Culture

Memorial Day event scheduled for Monday, May 27

04.30.2019 Dean Rhodes Events
Grand Ronde Honor Guard member, Army veteran and Tribal Elder Raymond Petite posts the Grand Ronde Tribal flag at the beginning of the 16th annual Memorial Day observance held at the West Valley Veterans Memorial on the Tribal campus in May 2018. (Smoke Signals file photo)

If you go

17th Memorial Day Ceremony

When: Noon Monday, May 27

Where: Tribal Community Center & West Valley Veterans Memorial, 9615 Grand Ronde Road

More info: 541-480-5932

By Dean Rhodes

Smoke Signals editor

The annual Memorial Day event at the West Valley Veterans Memorial on the Grand Ronde Tribal campus will be punctuated by 15 names being added to the four black granite pillars that represent the major branches of the U.S. armed forces.

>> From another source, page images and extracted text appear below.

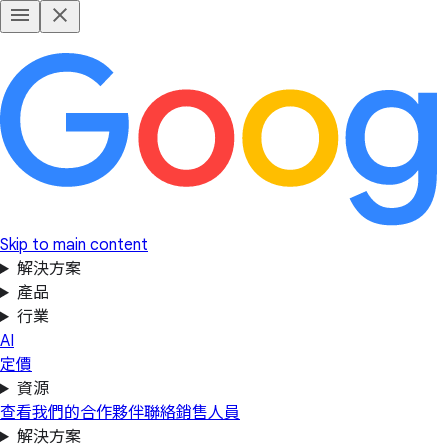
Skip to main content
解決方案
產品
行業
AI
定價
資源
查看我們的合作夥伴
聯絡銷售人員
解決方案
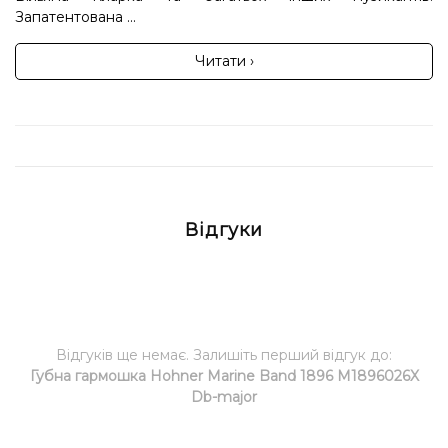
Запатентована ...
Читати ›
Відгуки
Відгуків ще немає. Залишіть перший відгук до:
Губна гармошка Hohner Marine Band 1896 M1896026X
Db-major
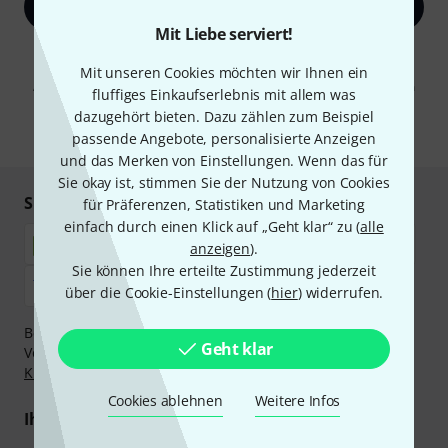
Jetzt anmelden
Mit Liebe serviert!
Mit Klick auf „Jetzt anmelden“ stimmen Sie dem Erhalt von E-Mail-
Werbung und einer Messung des E-Mail-Nutzungsverhaltens zu. Die
Mit unseren Cookies möchten wir Ihnen ein
Abmeldung ist jederzeit möglich. Weitere Informationen finden Sie in
fluffiges Einkaufserlebnis mit allem was
unseren
Datenschutzhinweisen
.
dazugehört bieten. Dazu zählen zum Beispiel
* Pflichtfeld
passende Angebote, personalisierte Anzeigen
und das Merken von Einstellungen. Wenn das für
Sie okay ist, stimmen Sie der Nutzung von Cookies
Sicher einkaufen & bezahlen
für Präferenzen, Statistiken und Marketing
einfach durch einen Klick auf „Geht klar“ zu (
alle
anzeigen
).
Sie können Ihre erteilte Zustimmung jederzeit
über die Cookie-Einstellungen (
hier
) widerrufen.
Bezahlen Sie vertraulich und sicher per Nachnahme,
Geht klar
Vorkasse, PayPal, Amazon Pay,
Klarna Sofort bezahlen
,
Klarna Ratenzahlung
oder Kreditkarte.
Cookies ablehnen
Weitere Infos
Ihre Vorteile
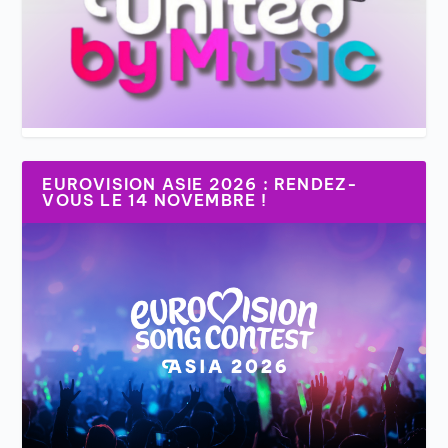
EUROVISION ASIE 2026 : RENDEZ-
VOUS LE 14 NOVEMBRE !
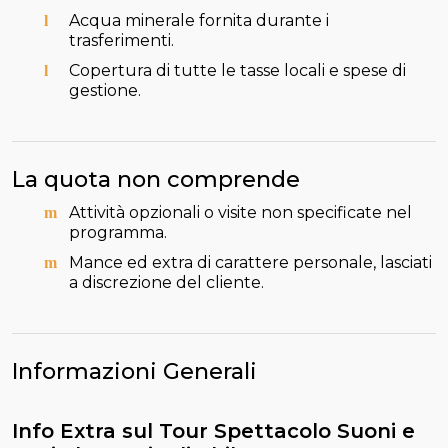
Acqua minerale fornita durante i
trasferimenti.
Copertura di tutte le tasse locali e spese di
gestione.
La quota non comprende
Attività opzionali o visite non specificate nel
programma.
Mance ed extra di carattere personale, lasciati
a discrezione del cliente.
Informazioni Generali
Info Extra sul Tour Spettacolo Suoni e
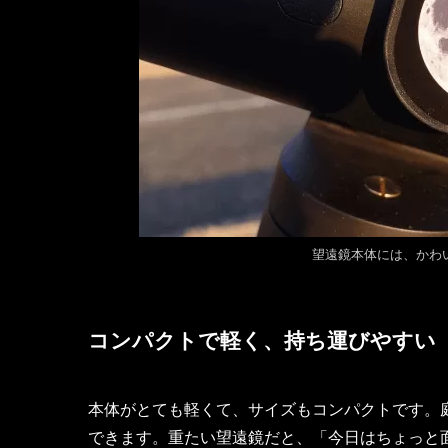
望遠鏡本体には、かわ
コンパクトで軽く、持ち運びやすい
本体がとても軽くて、サイズもコンパクトです。
できます。重たい望遠鏡だと、「今日はちょっと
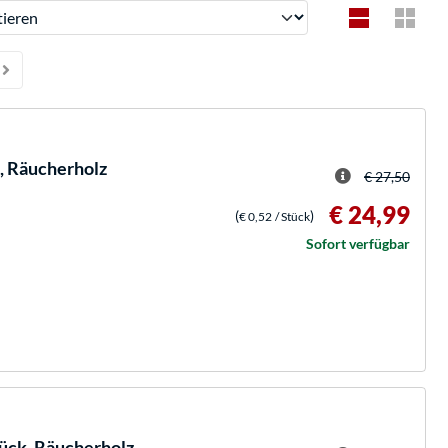
ren
, Räucherholz
€ 27,50
€ 24,99
(
)
€ 0,52
/ Stück
Sofort verfügbar
ück, Räucherholz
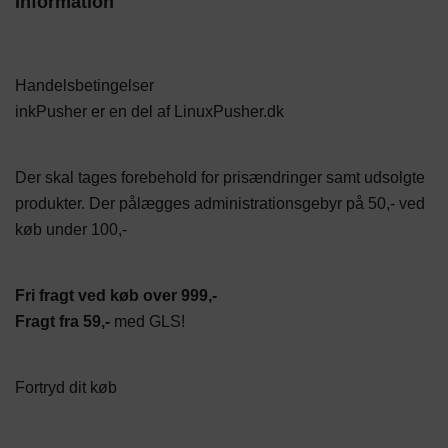
Information
Handelsbetingelser
inkPusher er en del af
LinuxPusher.dk
Der skal tages forebehold for prisændringer samt udsolgte
produkter. Der pålægges administrationsgebyr på 50,- ved
køb under 100,-
Fri fragt ved køb over 999,-
Fragt fra 59,-
med GLS!
Fortryd dit køb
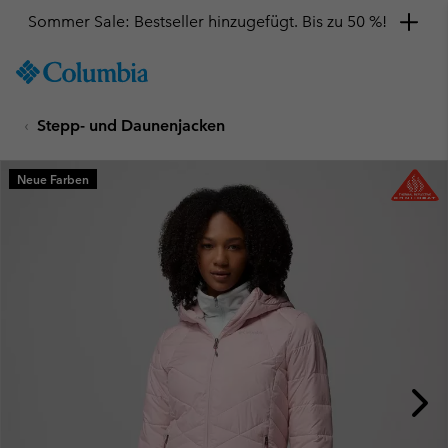
Sommer Sale: Bestseller hinzugefügt. Bis zu 50 %!
SKIP
Columbia
TO
Sportswear
CONTENT
Stepp- und Daunenjacken
SKIP
TO
MAIN
Neue Farben
NAV
SKIP
TO
SEARCH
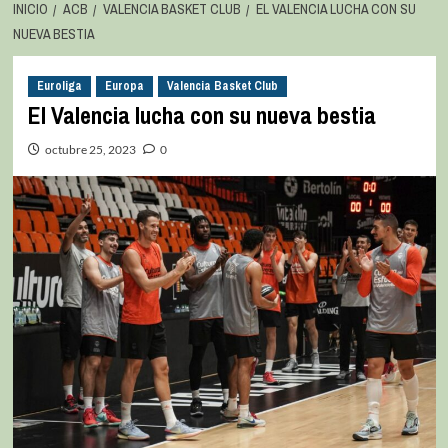
INICIO
ACB
VALENCIA BASKET CLUB
EL VALENCIA LUCHA CON SU
NUEVA BESTIA
Euroliga
Europa
Valencia Basket Club
El Valencia lucha con su nueva bestia
octubre 25, 2023
0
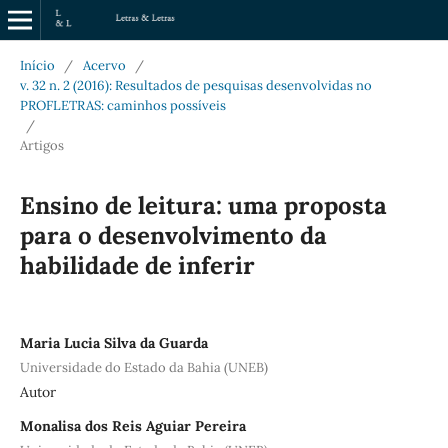
Início
/
Acervo
/
v. 32 n. 2 (2016): Resultados de pesquisas desenvolvidas no
PROFLETRAS: caminhos possíveis
/
Artigos
Ensino de leitura: uma proposta
para o desenvolvimento da
habilidade de inferir
Maria Lucia Silva da Guarda
Universidade do Estado da Bahia (UNEB)
Autor
Monalisa dos Reis Aguiar Pereira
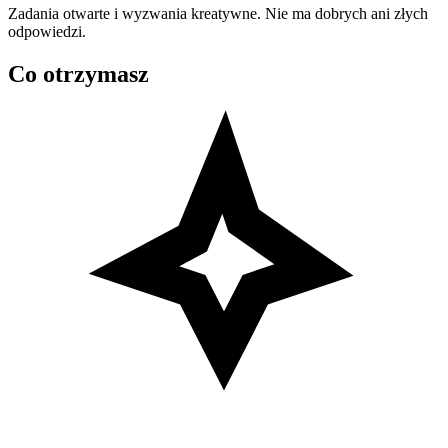
Zadania otwarte i wyzwania kreatywne. Nie ma dobrych ani złych
odpowiedzi.
Co otrzymasz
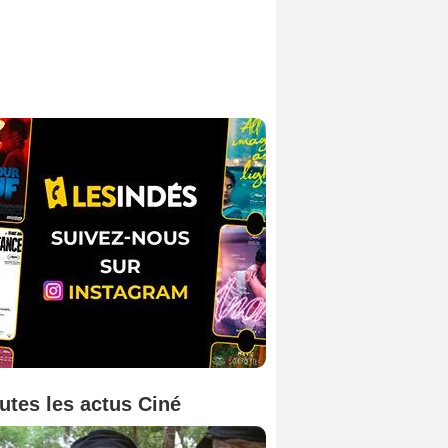
utes les actus Ciné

Of those 15, four are Tribal members – Army veterans Mitchell Spohn and David Kurns II, Navy veteran Lonnie Riddle and Marine Corps veteran Rodney Smith.

The event begins at noon with a meal served in the nearby Tribal Community Center.

The outdoors ceremony begins at 1 p.m. with Tribal Council member Steve Bobb Sr., a Marine Corps veteran from the Vietnam War era, giving the invocation and serving as master of ceremonies.

Grand Ronde drummers will play a memorial song, Tribal youth JC Rogers will sing the national anthem as she did in 2016, ’17 and ’18, and Grand Ronde Royalty and Veterans Royalty will perform “The Lord’s Prayer.”

The Grand Ronde Honor Guard will post the colors and speakers will include Navy veteran Sheronne Blasi, director of Statewide Veterans Services at the Oregon Department of Veterans’ Affairs, and Army veteran Eric Enderle, the Polk County Veteran Services Officer.

Blasi is responsible for providing advocacy and benefits to veterans, their dependents and survivors to ensure all veterans obtain benefits to which they are entitled from their military service.

Enderle holds both state and national veteran service officer accreditation through Oregon Department of Veterans’ Affairs and the American Legion. He began working in veteran advocacy as an intern at Oregon Department of Veterans’ Affairs in Salem while still in school. Prior to joining Polk County, he worked as a Department Service Officer with the American Legion in Portland.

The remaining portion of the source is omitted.